Наша траншея: «Ух, выбрались!» Власова подхватывают заботливые руки…
Моргунов встречает нас прямо в траншее. Всем приказано отправляться отдыхать, только Стриж, Рябов и пленный отправились в штаб.
Проспал я до обеда. Стриж, уже вернувшийся из оперативного отдела, выглядел так, словно и не было ночного поиска, лазания по оврагу, огненных трасс на чёрном фоне. Он отвёл меня в сторонку и сказал напрямик: «Через сутки идём на ту сторону. Приблизительно на неделю, но дело может растянуться и дней на девять-десять, срок немалый. Время подумать у тебя уже было. Твоё участие в операции утверждено в штабе корпуса и в политотделе. И всё же у тебя есть ещё время передумать и под благовидным предлогом отказаться. Во-первых, ты уже поучаствовал в ночном поиске, может, этого достаточно? Во-вторых, если этого мало, в штабе могут подобрать для тебя операцию менее сложную и менее рискованную. Только ты сам, не стесняясь, должен об этом сказать начальнику политотдела. Понимаешь, по неким признакам сегодня стало ясно, что наш вариант — запредельный. Но в открытую этого никто не скажет, и штаб по своей инициативе твоё участие в операции отменять не будет. Это мог бы сделать Моргунов, но его ещё утром в штаб армии вызвали. Собственно, это он мне оттуда позвонил и намекнул на толстые обстоятельства, мол, отговори корреспондента… Всех тонкостей ни я, ни даже Моргунов не знаем, просто кое о чём догадываемся. Вот и я считаю, что писателей можно было бы и поберечь. И потом: не думал ли ты, что так называемый читатель, проще сказать — публика, просто не будет читать твои кровью написанные репортажи, а предпочтёт им бульварный роман? Но даже если и прочтёт… Газета — не лучший хранитель информации».
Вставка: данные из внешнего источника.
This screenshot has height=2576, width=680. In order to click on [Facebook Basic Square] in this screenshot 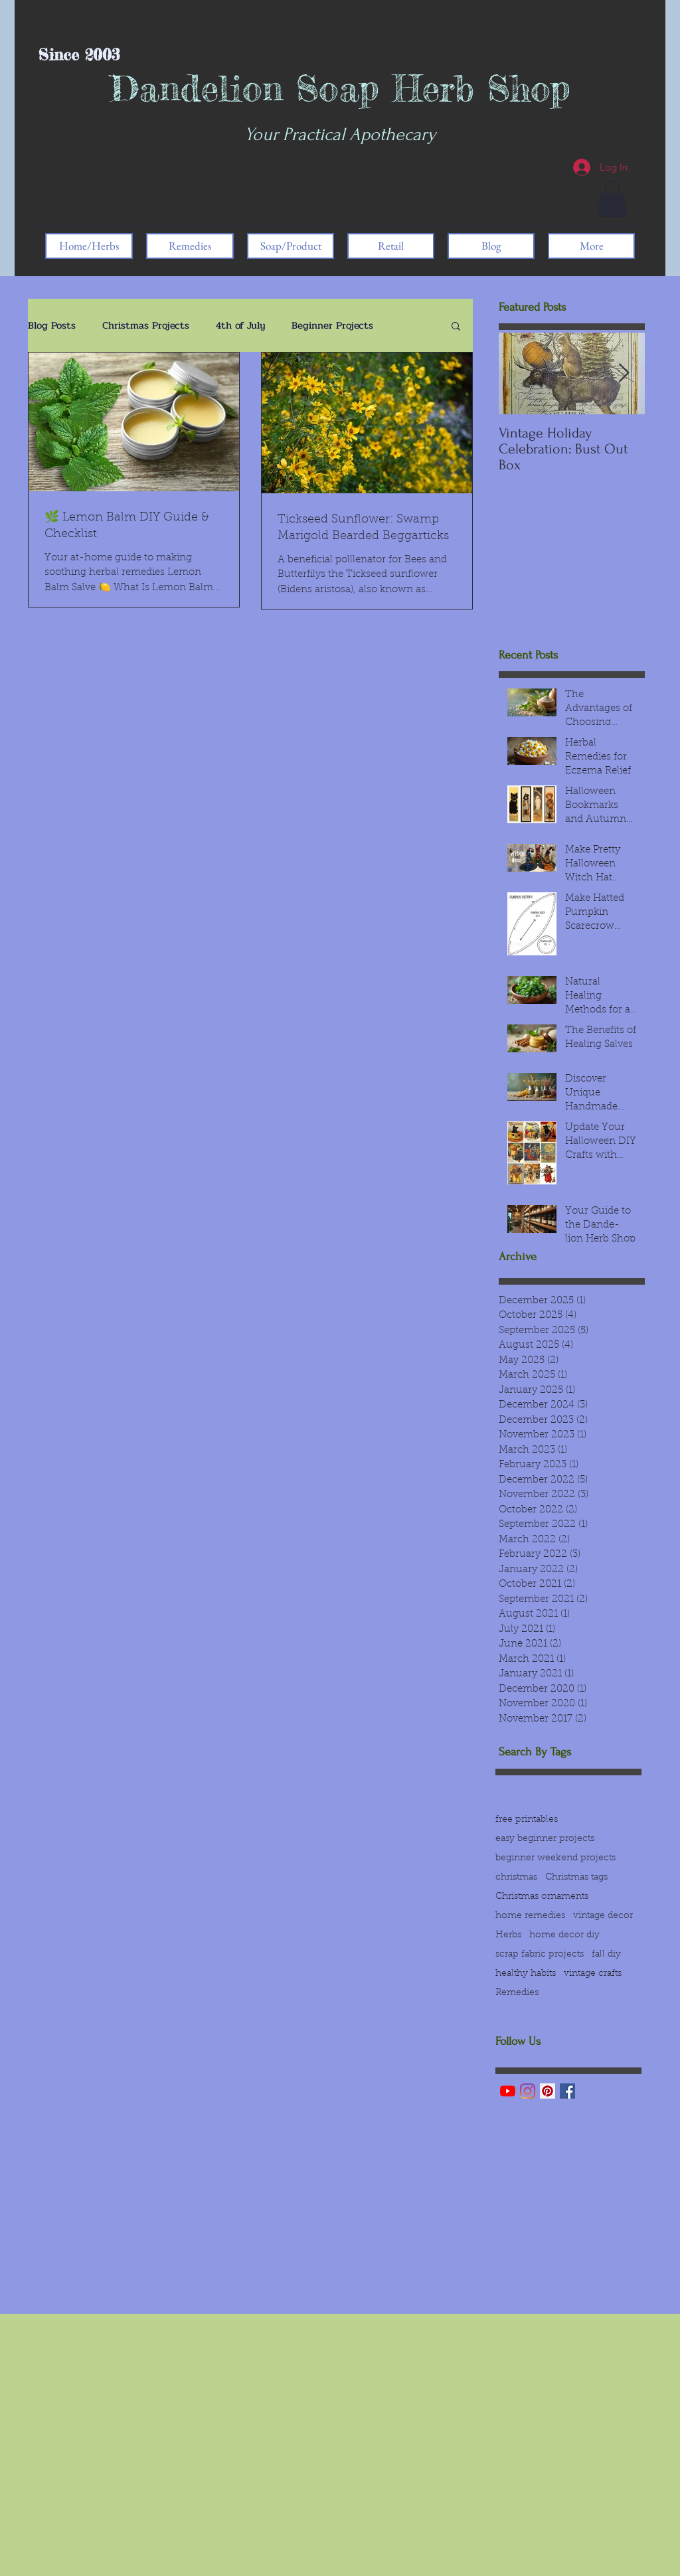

«Спасибо за правду, Олег. Но в политотдел с подобной просьбой я не пойду, к Цвигунову тем более, да и к Моргунову не пошёл бы. Я пойду с вами. Мне надо идти с вами. Поверь, не сиюминутный порыв заставляет меня идти, и не репортаж, хотя и он нужен. И не лавры Льва Толстого влекут меня. Хрен с ними, с лаврами! Просто кто-то же должен оставить детям не только правдивые рассказы о сегодняшнем дне, но и правду о состоянии человеческой души в этом кровавом хаосе. Кто-то же должен осмыслить всю немыслимость бытия человеческого в подобном водовороте, найти смысл во всём этом или же доказать отсутствие такового… Кто-то же просто обязан это сделать, почему не я? А главное: я не считаю свою жизнь дороже твоей. Вот я и решил, если выживу — стану писателем, философом». Я уже почувствовал, что меня занесло в дебри, что говорю с ненужной патетикой. Показалось, что Стриж должен в душе усмехнуться над моей речью. И стал подсознательно переводить разговор на шутливые рельсы: «Но чтобы стать философом мне как раз и не хватает малости — на недельку сходить с тобой в тыл к немцам!» Стриж остался абсолютно серьёзным и сказал, что раз так, то он посвятит меня в те детали операции, которые мне положено знать. А знать мне оказалось положенным не всё, однако я, пользуясь своим правом автора, напишу в записках и то, что стало мне понятным значительно позднее. Напишу для того, чтобы сразу стала ясна основная суть операции.
Итак, группа из шести человек должна проникнуть в глубь вражеской территории на пятьдесят, а если удастся — и на семьдесят километров. Основная задача: разведка состояния лесных дорог, просек, мостов на предмет возможности прохождения там танков и другой техники. В основную задачу так же входила разведка системы минных заграждений и выявление узлов противотанковой обороны на всю глубину разведки. Попутно ставилась задача по выявлению мест сосредоточения войск, размещения штабов, складов и т. п. Группа обеспечивалась рацией.